Pennsylvania deserves better from next redistricting panel
"Legislative Reapportionment Commission."
Based on the name, Pennsylvanians might assume that the panel will be dedicated to drawing legislative lines — based on this year's national census — in the fairest, most logical way.
The 2010-11 state budget allocates $2.4 million for the commission, which will consist of four legislative leaders and a fifth person of their choosing.
They will re-draw legislative districts next year, after the process of completing the 2010 national — and, thus, also the state's — people count is complete. The new legislative lines will remain in place until after the 2020 census.
But based on what happened 10 years ago, residents of this state have little reason for optimism that the redistricting next year will be fair. From a glance at the state Senate and House districts maps that the reapportionment commission produced nearly a decade ago, it's clear, from the shapes of many of the districts, that they weren't drawn based on logic but, instead, on gaining political advantage.

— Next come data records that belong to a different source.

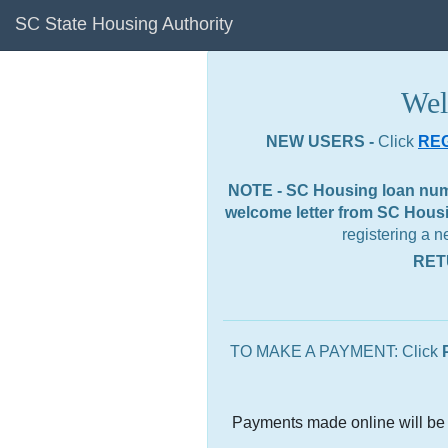
SC State Housing Authority
Wel
NEW USERS -
Click
RE
NOTE - SC Housing loan numbe
welcome letter from SC Housin
registering a 
RET
TO MAKE A PAYMENT: Click
Payments made online will be 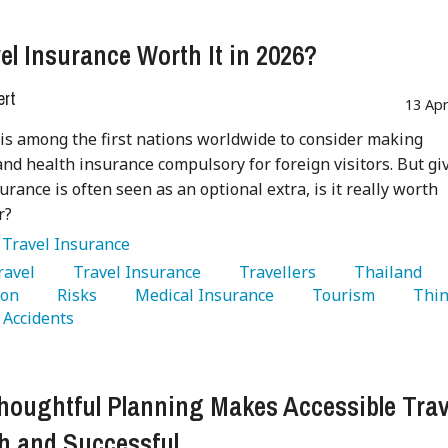
vel Insurance Worth It in 2026?
ert
13 Ap
is among the first nations worldwide to consider making
and health insurance compulsory for foreign visitors. But gi
surance is often seen as an optional extra, is it really worth
r?
:
Travel Insurance
Travel 
   Travel Insurance 
   Travellers 
   Thailand 
on 
   Risks 
   Medical Insurance 
   Tourism 
   Thin
  Accidents 
oughtful Planning Makes Accessible Trav
 and Successful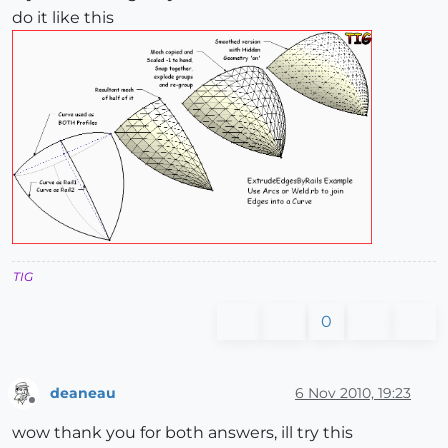
do it like this
TIG
0
deaneau
6 Nov 2010, 19:23
Offline
wow thank you for both answers, ill try this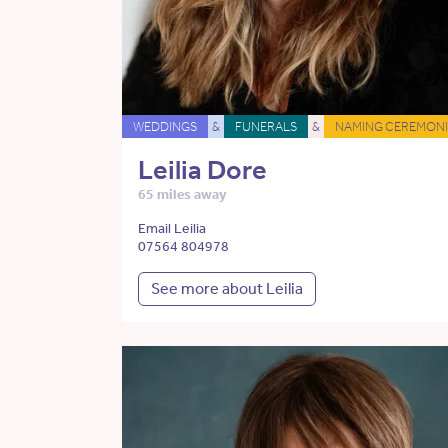
WEDDINGS
&
FUNERALS
&
NAMING CEREMONI
Leilia Dore
65 miles away
Email Leilia
07564 804978
See more about Leilia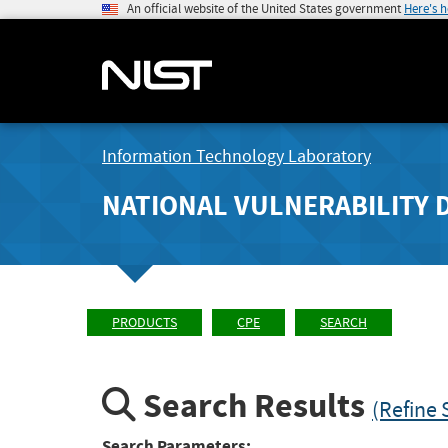
An official website of the United States government
Here's 
Information Technology Laboratory
NATIONAL VULNERABILITY 
PRODUCTS
CPE
SEARCH
Search Results
(Refine 
Search Parameters: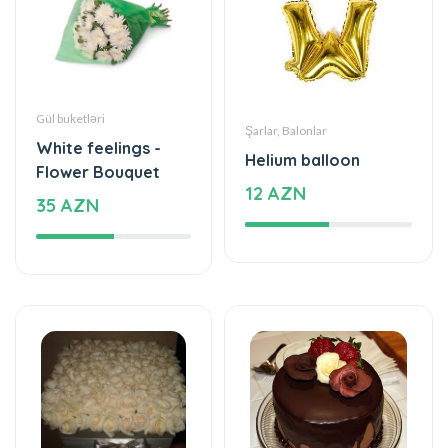
Gül buketləri
Şarlar, Balonlar
White feelings -
Helium balloon
Flower Bouquet
12 AZN
35 AZN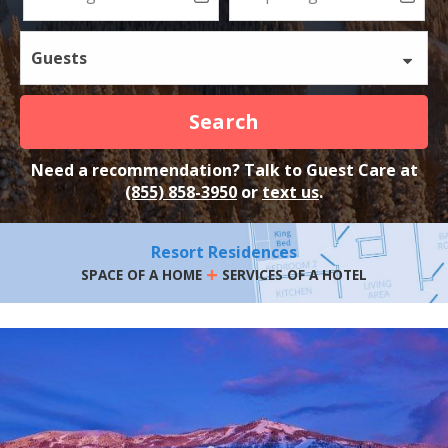
Guests
Search
Need a recommendation? Talk to Guest Care at
(855) 858-3950
or
text us
.
Resort Residences
+
SPACE OF A HOME
SERVICES OF A HOTEL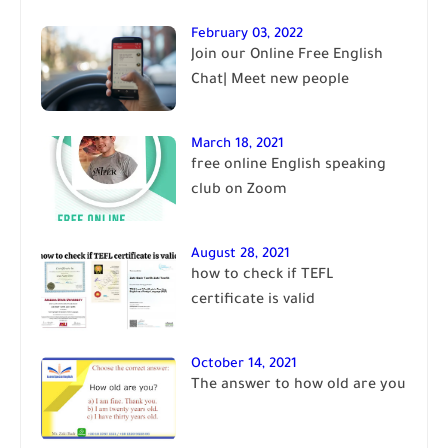
February 03, 2022
Join our Online Free English
Chat| Meet new people
March 18, 2021
free online English speaking
club on Zoom
August 28, 2021
how to check if TEFL
certificate is valid
October 14, 2021
The answer to how old are you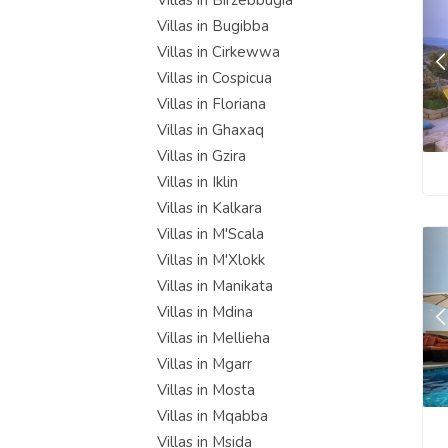
Villas in Birzebbugia
Villas in Bugibba
Villas in Cirkewwa
Villas in Cospicua
Villas in Floriana
Villas in Ghaxaq
Villas in Gzira
Villas in Iklin
Villas in Kalkara
Villas in M'Scala
Villas in M'Xlokk
Villas in Manikata
Villas in Mdina
Villas in Mellieha
Villas in Mgarr
Villas in Mosta
Villas in Mqabba
Villas in Msida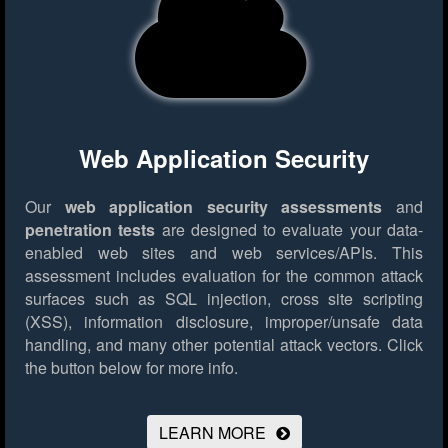
Web Application Security
Our
web application security assessments
and
penetration tests
are designed to evaluate your data-
enabled web sites and web services/APIs. This
assessment includes evaluation for the common attack
surfaces such as SQL injection, cross site scripting
(XSS), information disclosure, improper/unsafe data
handling, and many other potential attack vectors.
Click
the button below for more info.
LEARN MORE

According to Democracy Rising PA, which tracks the business of the Legislature, 10 years ago the commission in question gave the Keystone State the second-most-gerrymandered legislative districts in America.

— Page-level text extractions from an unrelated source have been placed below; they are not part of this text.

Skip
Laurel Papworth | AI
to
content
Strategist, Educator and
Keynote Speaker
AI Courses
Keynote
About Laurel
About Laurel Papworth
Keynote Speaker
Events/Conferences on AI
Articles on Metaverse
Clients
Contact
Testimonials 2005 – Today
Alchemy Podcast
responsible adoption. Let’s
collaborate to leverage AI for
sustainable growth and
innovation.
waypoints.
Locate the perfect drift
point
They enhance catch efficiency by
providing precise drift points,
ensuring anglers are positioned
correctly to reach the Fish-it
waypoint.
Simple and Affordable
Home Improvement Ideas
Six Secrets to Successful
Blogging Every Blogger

Not only can gerrymandering give one political party a majority of voters in as many districts as possible, but it also can weaken the voting strength of an ethnic or racial group or urban population.

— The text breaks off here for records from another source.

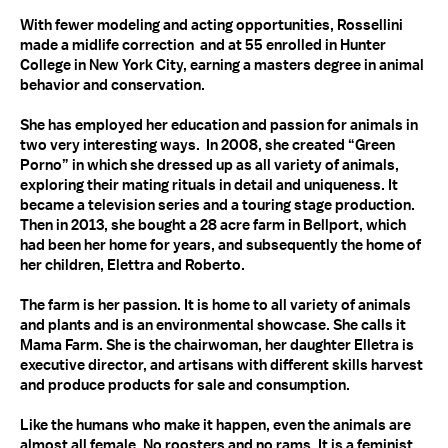
With fewer modeling and acting opportunities, Rossellini
made a midlife correction and at 55 enrolled in Hunter
College in New York City, earning a masters degree in animal
behavior and conservation.
She has employed her education and passion for animals in
two very interesting ways. In 2008, she created “Green
Porno” in which she dressed up as all variety of animals,
exploring their mating rituals in detail and uniqueness. It
became a television series and a touring stage production.
Then in 2013, she bought a 28 acre farm in Bellport, which
had been her home for years, and subsequently the home of
her children, Elettra and Roberto.
The farm is her passion. It is home to all variety of animals
and plants and is an environmental showcase. She calls it
Mama Farm. She is the chairwoman, her daughter Elletra is
executive director, and artisans with different skills harvest
and produce products for sale and consumption.
Like the humans who make it happen, even the animals are
almost all female. No roosters and no rams. It is a feminist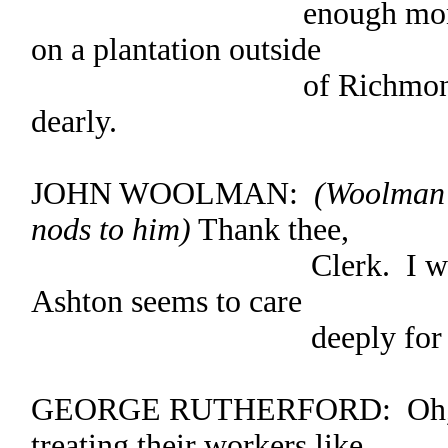
enough money to buy
on a plantation outside
of Richmond, and s
dearly.
JOHN WOOLMAN:
(Woolman 
nods to him)
Thank thee,
Clerk. I would like 
Ashton seems to care
deeply for his s
GEORGE RUTHERFORD: Oh, the
treating their workers like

When people go to the polls on Election Day, few reflect on the fact that the results of legislative races have, in many cases, been virtually predetermined by the actions of a legislative reapportionment panel that acted years prior to their current voting.
Most people believe that voters choose their elected officials, but with gerrymandered districts, the officials choose their voters. That is a reason why it is so difficult in this state to defeat an incumbent House or Senate member. Once elected, except in rare instances, a House or Senate seat is his or hers to keep as long as he or she wishes to do so.
Voters who value the premise of fair elections should look suspiciously at all districts whose lines fail to exhibit any logic.
Evidence of gerrymandering is especially evident in Senate and House districts in the eastern part of Pennsylvania, especially around Philadelphia.
Will the new version of the Legislative Reapportionment Commission do a better — fairer — job than its predecessor commission a decade ago? That remains to be seen, but no right-thinking state resident should be too optimistic.
Since the last round of reapportionment, lawmakers have rejected every attempt to improve on that panel's poor performance.
"Legislative Reapportionment Commission": It's an important-sounding name, but it hides the basis for mistrust that encompasses it.
Pennsylvania deserves better in the next round of reapportionment than it got last time.
Keystone State lawmakers in 2011 should reject any thought of keeping this commonwealth's dubious gerrymandering record, or to "advance" to most-gerrymandered state in the nation.